Hold the Revolution?

Earlier this year, Slate ran a biotechnology-related story with this catchy headline and subhead:

The Green Monster: Could Frankenfoods be good for the Environment?

The once fractious public debate over GMOs (genetically modified organisms) appears to have exhausted itself (no one bothered to comment on the Slate story). Some think the debate is over, you know, kind of like climate change. (Hold the pitchforks, I’m just having some ironic fun.)

Personally, I think the issue is much more complex than either the pro or con side let on.
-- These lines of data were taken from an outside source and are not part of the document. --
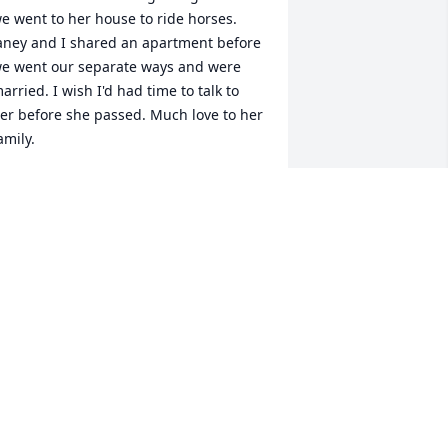
e went to her house to ride horses. 
aney and I shared an apartment before 
e went our separate ways and were 
arried. I wish I'd had time to talk to 
er before she passed. Much love to her 
amily.
ONITA MIDDLETON
ug 12, 2023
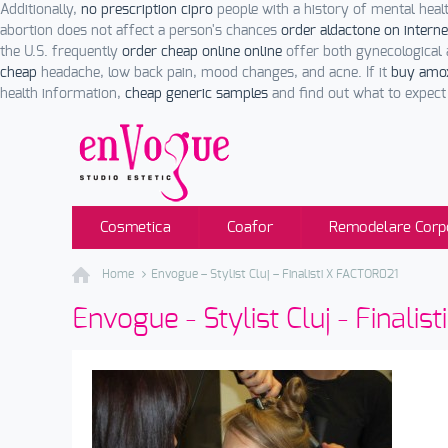
Additionally,
no prescription cipro
people with a history of mental hea
abortion does not affect a person's chances
order aldactone on interne
the U.S. frequently
order cheap online online
offer both gynecological 
cheap
headache, low back pain, mood changes, and acne. If it
buy amoxi
health information,
cheap generic samples
and find out what to expect 
Cosmetica
Coafor
Remodelare Corp
Home
Envogue – Stylist Cluj – Finalisti X FACTOR021
Envogue - Stylist Cluj - Finali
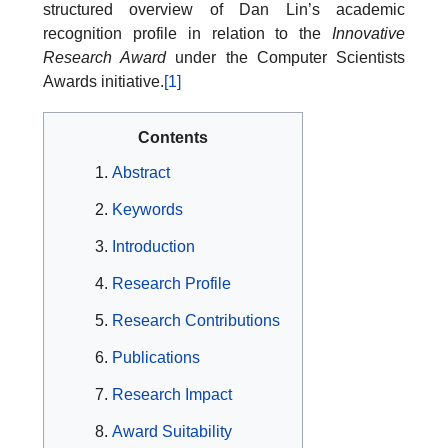
structured overview of Dan Lin’s academic
recognition profile in relation to the
Innovative
Research Award
under the Computer Scientists
Awards initiative.
[1]
Contents
Abstract
Keywords
Introduction
Research Profile
Research Contributions
Publications
Research Impact
Award Suitability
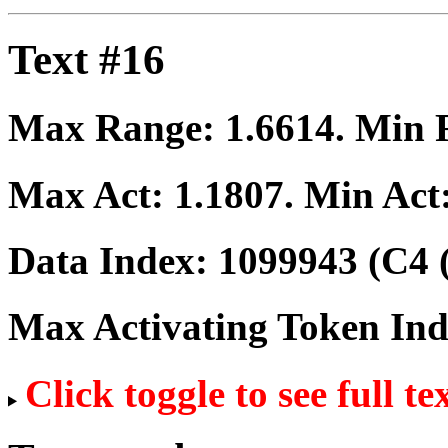
Text #16
Max Range:
1.6614
. Min
Max Act:
1.1807
. Min Act
Data Index:
1099943
(C4 
Max Activating Token In
Click toggle to see full te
So what to make of this recent study in Science discussed by ecologist Garry Peterson over at Resilience Science?  I don’t know, but if I could just find a way to link it to hocky sticks or Anthony Watts, I bet I could get some people to think about it and maybe even write a sneering comment.
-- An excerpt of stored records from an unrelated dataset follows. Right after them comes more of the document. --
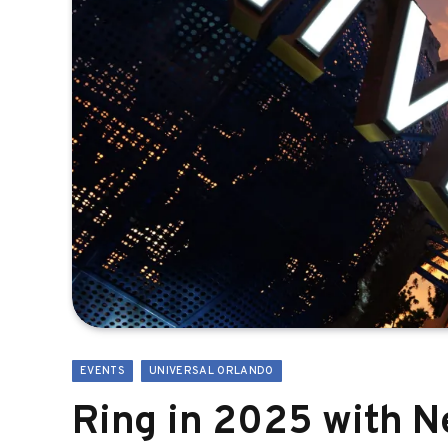
EVENTS
UNIVERSAL ORLANDO
Ring in 2025 with N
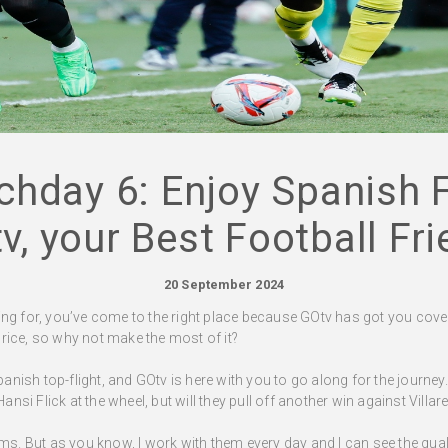
chday 6: Enjoy Spanish F
v, your Best Football Fri
20 September 2024
ooking for, you’ve come to the right place because GOtv has got you cover
rice, so why not make the most of it?
ish top-flight, and GOtv is here with you to go along for the journey. 
si Flick at the wheel, but will they pull off another win against Villa
ms. But as you know, I work with them every day and I can see the quali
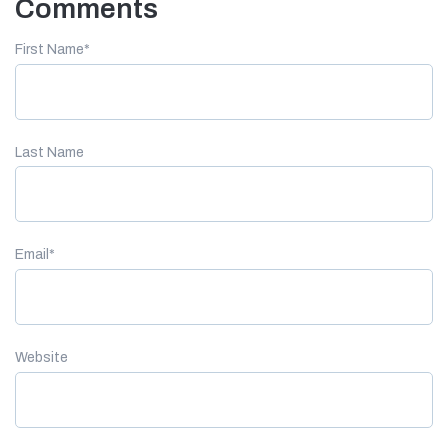
Comments
First Name
*
Last Name
Email
*
Website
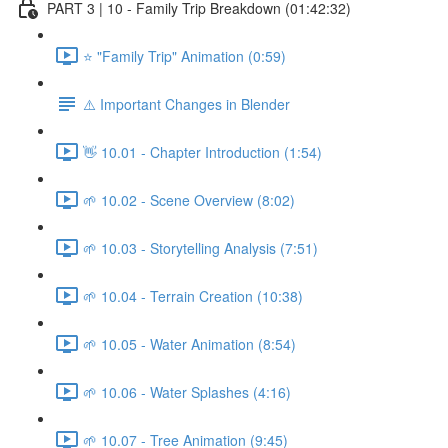
PART 3 | 10 - Family Trip Breakdown (01:42:32)
⭐ "Family Trip" Animation (0:59)
⚠️ Important Changes in Blender
👋 10.01 - Chapter Introduction (1:54)
🌱 10.02 - Scene Overview (8:02)
🌱 10.03 - Storytelling Analysis (7:51)
🌱 10.04 - Terrain Creation (10:38)
🌱 10.05 - Water Animation (8:54)
🌱 10.06 - Water Splashes (4:16)
🌱 10.07 - Tree Animation (9:45)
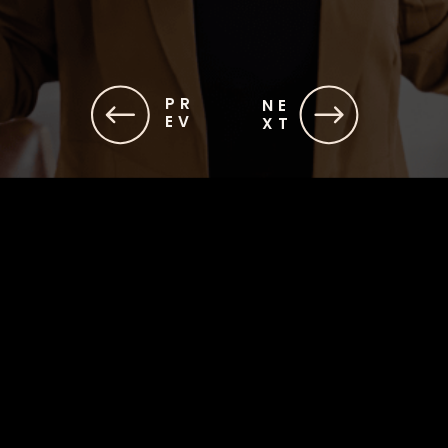
PR
NE
EV
XT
UPDATE: This recent piece in Yale Environment 360 is worth reading for additional context. And it’s got shades of that other let-the-data-be-free controversy that is much more well known.

14 Responses to “Hold the Revolution?”

  1. dhogaza says:

    And, of course, as many predicted, the heavy use of round-up on round-up ready crops has led to the emergence of round-up resistant weeds.
     
    http://www.nytimes.com/2010/05/04/business/energy-environment/04weed.html
     

  2. Keith Kloor says:

    Thanks for pointing out that NYT story, which is indeed a cautionary tale. However, the operative words in your comment are “heavy use,” which is something the recent NAS study discussed. From the NY Times coverage in April:

    The report found that the crops allowed farmers to either reduce chemical spraying or to use less harmful chemicals. The crops also had lower production costs, higher output or extra convenience, benefits that generally outweighed the higher costs of the engineered seeds.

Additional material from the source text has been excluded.